Huh… mentioning those cities bothered him. Bad history? Is that why he came to DC? People are stupid to come here, but the flow never seems to stop.
“There are lots of stories to be had here, so I suppose you won’t be disappointed. You’ll probably get hundreds of them as people come in with their grandmother’s priceless china ugly-a**-rabbit.” He said with a smarmy grin, tossing his head to get his bangs out of his eyes. “Good luck with that.”
”I did not move here for the quantity.” But explaining that I moved here to escape a quandary invites more questions than I’m interested in answering. He knew that, as with any locale, he needed to ferret through ceaseless tides of s**t and cheaters that intended to grab a better deal than what their wares were worth. The sentimental expected a pretty penny for the items that don’t matter to the general populace. The greedy and easily duped demanded high prices for worthless relics obtained through eBay. And then there were the shrewd, who argued prices down to a bare margin above his original purchase price. All of these challenges would be accounted for in time, beyond a teenager’s obvious and unsolicited suppositions.
When he looked back toward the teen, his interest had waned to cool politeness. “Your company was well received, Matthew, but I’m afraid it’s time to start unpacking the firearms.
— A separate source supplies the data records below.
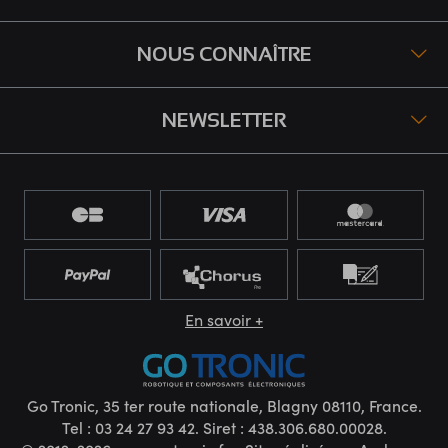
NOUS CONNAÎTRE
NEWSLETTER
En savoir +
Go Tronic, 35 ter route nationale, Blagny 08110, France.
Tel : 03 24 27 93 42. Siret : 438.306.680.00028.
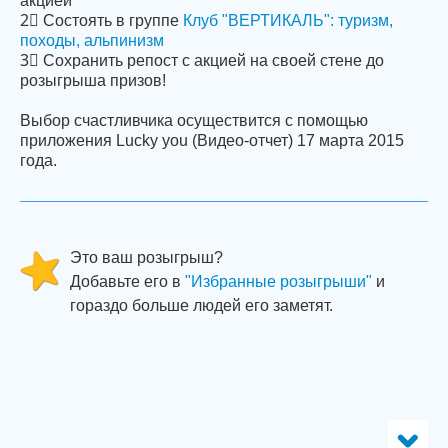
акцией
2⃣ Состоять в группе
Клуб "ВЕРТИКАЛЬ": туризм,
походы, альпинизм
3⃣ Cохранить репост с акцией на своей стене до
розыгрыша призов!
Выбор счастливчика осуществится с помощью
приложения Lucky you (Видео-отчет) 17 марта 2015
года.
Это ваш розыгрыш?
Добавьте его в
"Избранные розыгрыши"
и
гораздо больше людей его заметят.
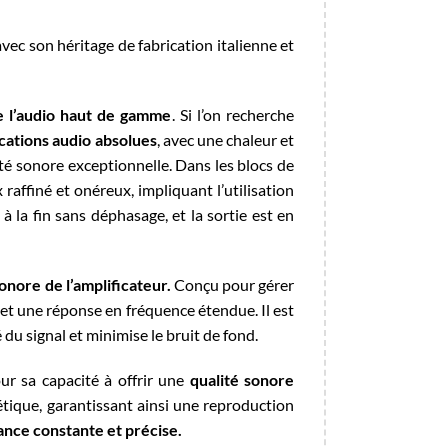
 avec son héritage de fabrication italienne et
de l’audio haut de gamme
. Si l’on recherche
ications audio absolues
, avec une chaleur et
té sonore exceptionnelle. Dans les blocs de
raffiné et onéreux, impliquant l’utilisation
 la fin sans déphasage, et la sortie est en
onore de l’amplificateur.
Conçu pour gérer
 et une réponse en fréquence étendue. Il est
é du signal et minimise le bruit de fond.
our sa capacité à offrir une
qualité sonore
étique, garantissant ainsi une reproduction
ance constante et précise.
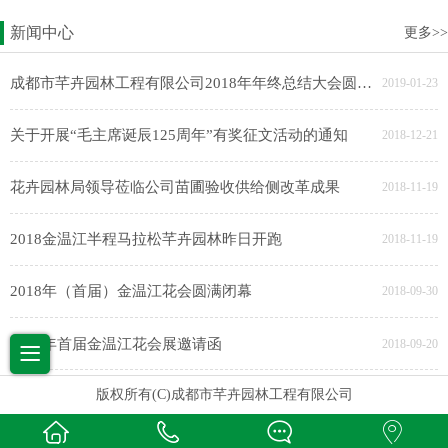
新闻中心
更多>>
成都市芊卉园林工程有限公司2018年年终总结大会圆满完成
2019-01-23
关于开展“毛主席诞辰125周年”有奖征文活动的通知
2018-12-21
花卉园林局领导莅临公司苗圃验收供给侧改革成果
2018-11-19
2018金温江半程马拉松芊卉园林昨日开跑
2018-11-19
2018年（首届）金温江花会圆满闭幕
2018-09-30
2018年首届金温江花会展邀请函
2018-09-20
版权所有(C)成都市芊卉园林工程有限公司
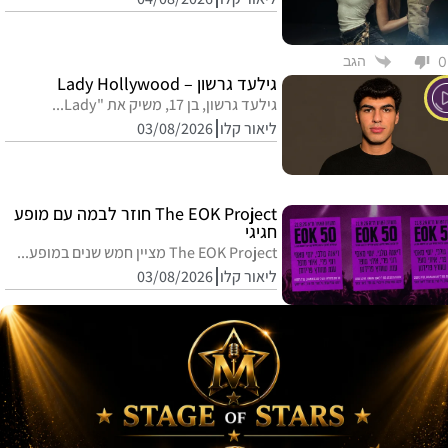
הגב
0
גילעד גרשון – Lady Hollywood
גילעד גרשון, בן 17, משיק את "Lady...
ליאור קלו
03/08/2026
The EOK Project חוזר לבמה עם מופע
חגיגי
The EOK Project מציין חמש שנים במופע...
ליאור קלו
03/08/2026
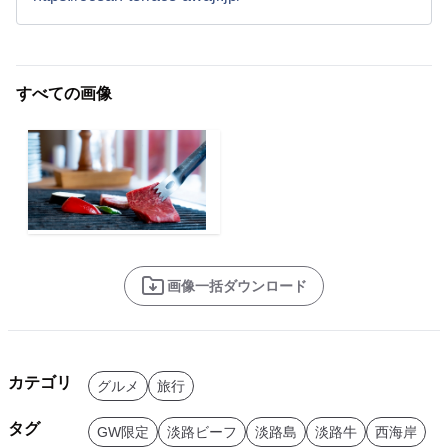
すべての画像
画像一括ダウンロード
カテゴリ
グルメ
旅行
タグ
GW限定
淡路ビーフ
淡路島
淡路牛
西海岸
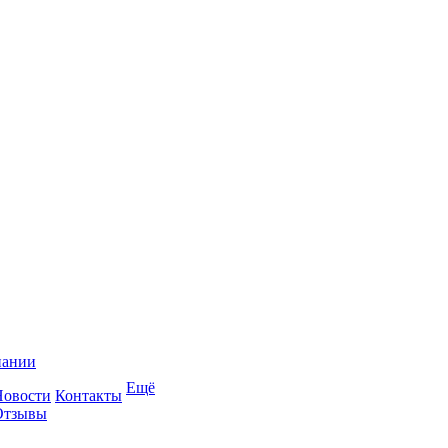
пании
Ещё
Новости
Контакты
Отзывы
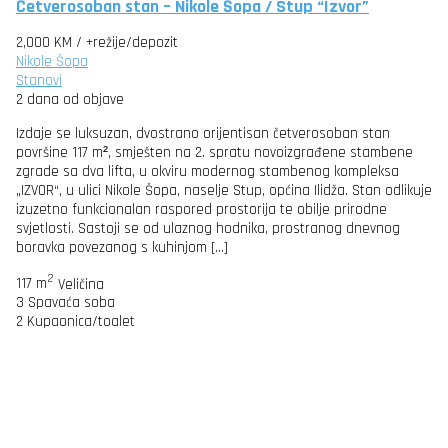
Četverosoban stan – Nikole Šopa / Stup “Izvor”
2,000 KM
/ +režije/depozit
Nikole Šopa
Stanovi
2 dana od objave
Izdaje se luksuzan, dvostrano orijentisan četverosoban stan
površine 117 m², smješten na 2. spratu novoizgrađene stambene
zgrade sa dva lifta, u okviru modernog stambenog kompleksa
„IZVOR“, u ulici Nikole Šopa, naselje Stup, općina Ilidža. Stan odlikuje
izuzetno funkcionalan raspored prostorija te obilje prirodne
svjetlosti. Sastoji se od ulaznog hodnika, prostranog dnevnog
boravka povezanog s kuhinjom […]
2
117 m
Veličina
3
Spavaća soba
2
Kupaonica/toalet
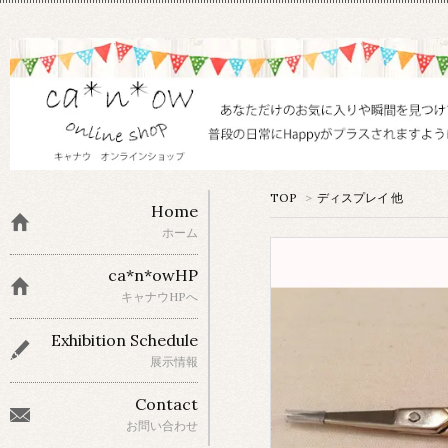
TOP
>
ディスプレイ 他
Home
ホーム
ca*n*owHP
キャナウHPへ
Exhibition Schedule
展示情報
Contact
お問い合わせ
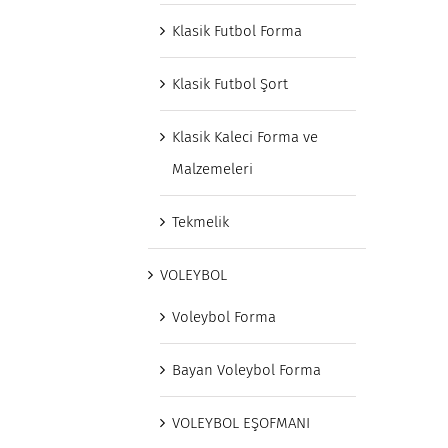
Klasik Futbol Forma
Klasik Futbol Şort
Klasik Kaleci Forma ve
Malzemeleri
Tekmelik
VOLEYBOL
Voleybol Forma
Bayan Voleybol Forma
VOLEYBOL EŞOFMANI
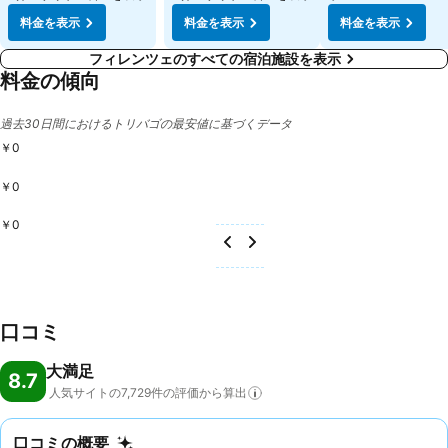
料金を表示
料金を表示
料金を表示
フィレンツェのすべての宿泊施設を表示
料金の傾向
過去30日間におけるトリバゴの最安値に基づくデータ
￥0
￥0
￥0
口コミ
大満足
8.7
人気サイトの7,729件の評価から算出
口コミの概要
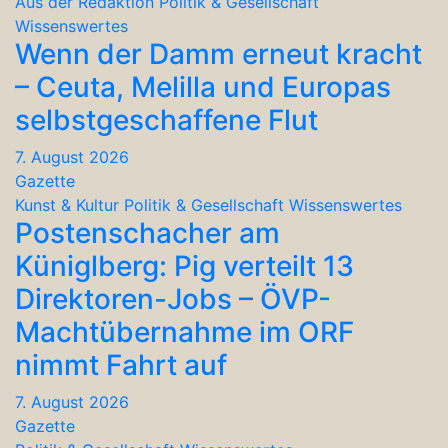
Aus der Redaktion
Politik & Gesellschaft
Wissenswertes
Wenn der Damm erneut kracht
– Ceuta, Melilla und Europas
selbstgeschaffene Flut
7. August 2026
Gazette
Kunst & Kultur
Politik & Gesellschaft
Wissenswertes
Postenschacher am
Küniglberg: Pig verteilt 13
Direktoren-Jobs – ÖVP-
Machtübernahme im ORF
nimmt Fahrt auf
7. August 2026
Gazette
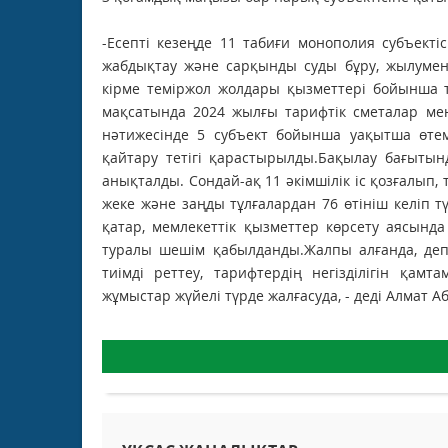
-Есепті кезеңде 11 табиғи монополия субъектіс
жабдықтау және сарқынды суды бұру, жылумен 
кірме теміржол жолдары қызметтері бойынша
мақсатында 2024 жылғы тарифтік сметалар ме
нәтижесінде 5 субъект бойынша уақытша өтем
қайтару тетігі қарастырылды.Бақылау бағытын
анықталды. Сондай-ақ 11 әкімшілік іс қозғалып
жеке және заңды тұлғалардан 76 өтініш келіп 
қатар, мемлекеттік қызметтер көрсету аясында
туралы шешім қабылданды.Жалпы алғанда, деп
тиімді реттеу, тарифтердің негізділігін қа
жұмыстар жүйелі түрде жалғасуда, - деді Алмат 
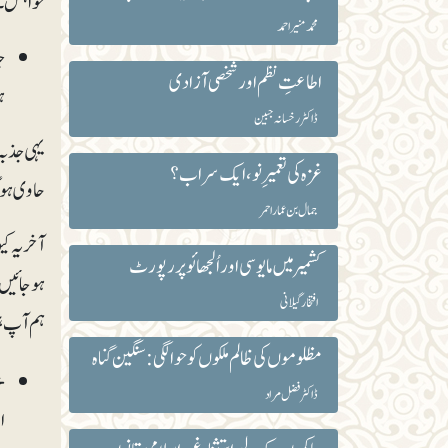
خواہش۔ ہ
محمد منیر احمد
ج
اطاعتِ نظم اور شخصی آزادی
ہ
ڈاکٹر رخسانہ جبین
یہی جذبہ
غزہ کی تعمیرِ نو، ایک سراب؟
حاوی ہوگی
جمال بن عمار احمر
آخر یہ ک
کشمیر میں مایوسی اور اُلجھائو پر رپورٹ
ہوجائیں 
افتخار گیلانی
ہم آپ ہ
مظلوموں کی ظالم ملکوں کو حوالگی: سنگین گناہ
خ
ڈاکٹر فضل مراد
ا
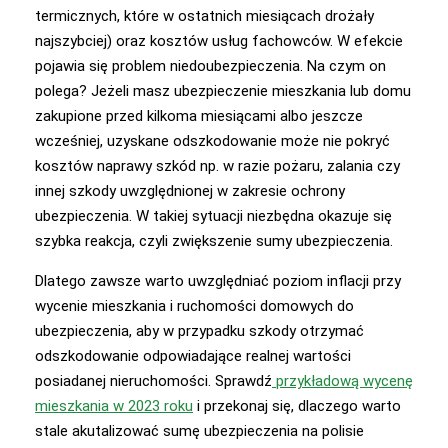
termicznych, które w ostatnich miesiącach drożały
najszybciej) oraz kosztów usług fachowców. W efekcie
pojawia się problem niedoubezpieczenia. Na czym on
polega? Jeżeli masz ubezpieczenie mieszkania lub domu
zakupione przed kilkoma miesiącami albo jeszcze
wcześniej, uzyskane odszkodowanie może nie pokryć
kosztów naprawy szkód np. w razie pożaru, zalania czy
innej szkody uwzględnionej w zakresie ochrony
ubezpieczenia. W takiej sytuacji niezbędna okazuje się
szybka reakcja, czyli zwiększenie sumy ubezpieczenia.
Dlatego zawsze warto uwzględniać poziom inflacji przy
wycenie mieszkania i ruchomości domowych do
ubezpieczenia, aby w przypadku szkody otrzymać
odszkodowanie odpowiadające realnej wartości
posiadanej nieruchomości. Sprawdź
przykładową wycenę
mieszkania w 2023 roku
i przekonaj się, dlaczego warto
stale akutalizować sumę ubezpieczenia na polisie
Federal laws are fairly strict on firearms licensing, and while it pains me to say this, you will need to return to the wide world of Destiny City and its monster stories for the time being. But, you have my card, and business should be open in a count of days, so if you find yourself at a loss for work or in possession of an item with quite a sordid past, then come see me.”
In time, he supposed, the police might circle around. If anything on the inventory list had disappeared in the interim, then it would determine the course of his conversation with them. Unless Matthew sought the rise out of being pursued by cops, he expected that everything should remain in its place - wrongdoers typically sought cooldown periods after a close call like this.
So he returned to his endless task, and proceeded to the front of the store so he might watch the teen be on his way.
Matthew felt the tone of the place change and he knew when it was time to move on. Isaiah’s patience had waned, there was no sense in testing the limits of his hospitality.
The teen saluted the shopkeeper with two fingers to his forehead, a roguish smile on his face as he slouched towards the front door. “If I hear something of interest, maybe I’ll bring it back for you. As thanks for letting me loiter in the shade. Good luck with your opening and whatnot, Isaiah.”
A careful glance around showed no authority figures waiting in ambush, so Matthew left the shop in more or less good spirits, heading cautiously back to where he’s left his paint. It was unlikely it’d still be there, but it didn’t hurt to scout the place and see. It wasn’t like paint, or money, grew on trees.